Moody's says oil and gas debt ratings outlook stable to positive
The ratings outlook for most issuers of debt in the high-yield oil and natural gas sector is stable to positive, Moody's Investors Service, New York, says in a new report. Analyst Andy Oram says he sees the potential for a range of high-yield upgrades, although ratings changes will also take into consideration cyclical commodity, financial, and asset markets.
The ratings outlook for most issuers of debt in the high-yield oil and natural gas sector is stable to positive, Moody's Investors Service, New York, says in a new report.
Analyst Andy Oram says he sees the potential for a range of high-yield upgrades, although ratings changes will also take into consideration cyclical commodity, financial, and asset markets. The more successful issuers will likely execute their strategies during the current up-cycle with the reinvestment opportunities and risks of the next down-cycle also in mind, he says.
"How the favorable outlook pans out in ratings will reflect performance trends born of productive recycling of cash flow and balanced growth, funding, and operating strategies, rather than simply cash flow and debt-coverage trends themselves, which can be inflated by surging up-cycle prices," Oram explains.
Underlying this relatively optimistic high-yield oil and gas sector rating are favorable fundamentals for the intermediate term. Moody's optimistic outlook applies broadly to exploration and production, drilling vessels, and oil field services, but more selectively with respect to refining and marketing.
Oram says the fundamentals for oil field services are firming, but shipyards that build vessels for the oil and gas industry, along with companies furnishing seismic services, face a slower recovery.
Refining and marketing have rebounded cyclically, Oram says, but inherent volatility, high leverage, eroding niche markets, challenging secular trends, and excess world refining capacity all influence the US market. In each of the oil and gas sectors, issuers that are still highly leveraged will need to make "substantive progress in reducing leverage to levels compatible with trough conditions," says Oram.
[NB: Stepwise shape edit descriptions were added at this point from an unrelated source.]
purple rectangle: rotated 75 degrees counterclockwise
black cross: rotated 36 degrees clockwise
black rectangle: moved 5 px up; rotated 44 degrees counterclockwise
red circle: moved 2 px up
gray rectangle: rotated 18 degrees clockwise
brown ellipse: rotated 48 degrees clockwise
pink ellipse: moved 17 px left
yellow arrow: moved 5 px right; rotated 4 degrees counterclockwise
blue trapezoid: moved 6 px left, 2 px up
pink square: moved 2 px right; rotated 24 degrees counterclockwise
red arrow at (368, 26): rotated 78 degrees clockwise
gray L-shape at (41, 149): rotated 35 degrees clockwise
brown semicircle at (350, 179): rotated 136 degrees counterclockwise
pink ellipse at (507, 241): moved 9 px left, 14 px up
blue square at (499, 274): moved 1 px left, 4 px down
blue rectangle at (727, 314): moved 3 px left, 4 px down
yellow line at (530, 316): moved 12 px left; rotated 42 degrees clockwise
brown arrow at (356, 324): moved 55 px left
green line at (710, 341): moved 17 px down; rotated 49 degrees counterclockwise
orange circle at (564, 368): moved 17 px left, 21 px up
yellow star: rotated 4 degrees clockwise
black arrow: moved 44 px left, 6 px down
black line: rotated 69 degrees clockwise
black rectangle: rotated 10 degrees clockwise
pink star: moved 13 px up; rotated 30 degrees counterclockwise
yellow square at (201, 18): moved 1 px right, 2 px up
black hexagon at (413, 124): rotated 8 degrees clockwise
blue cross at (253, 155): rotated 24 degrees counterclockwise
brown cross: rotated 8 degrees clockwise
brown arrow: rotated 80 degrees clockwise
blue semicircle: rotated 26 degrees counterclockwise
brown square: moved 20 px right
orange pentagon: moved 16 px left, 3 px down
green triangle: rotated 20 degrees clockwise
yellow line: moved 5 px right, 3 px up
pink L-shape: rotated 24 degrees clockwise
This year, oil and gas prices have remained exceptionally strong, and average prices for the year 2000 should be $2.90-3.00/MMbtu of gas and $23-25/bbl for West Texas Intermediate crude oil, says the report.
Moody's envisions supportive oil and gas price trading ranges through 2001, if demand remains firm and if the Organization of Petroleum Exporting Countries maintains effective discipline. Moody's assumes energy prices will probably trend downward near yearend, Oram says, adding that price softness towards the end of 2001 or in 2002 cannot be ruled out as strong prices spur robust worldwide exploration and production outlays.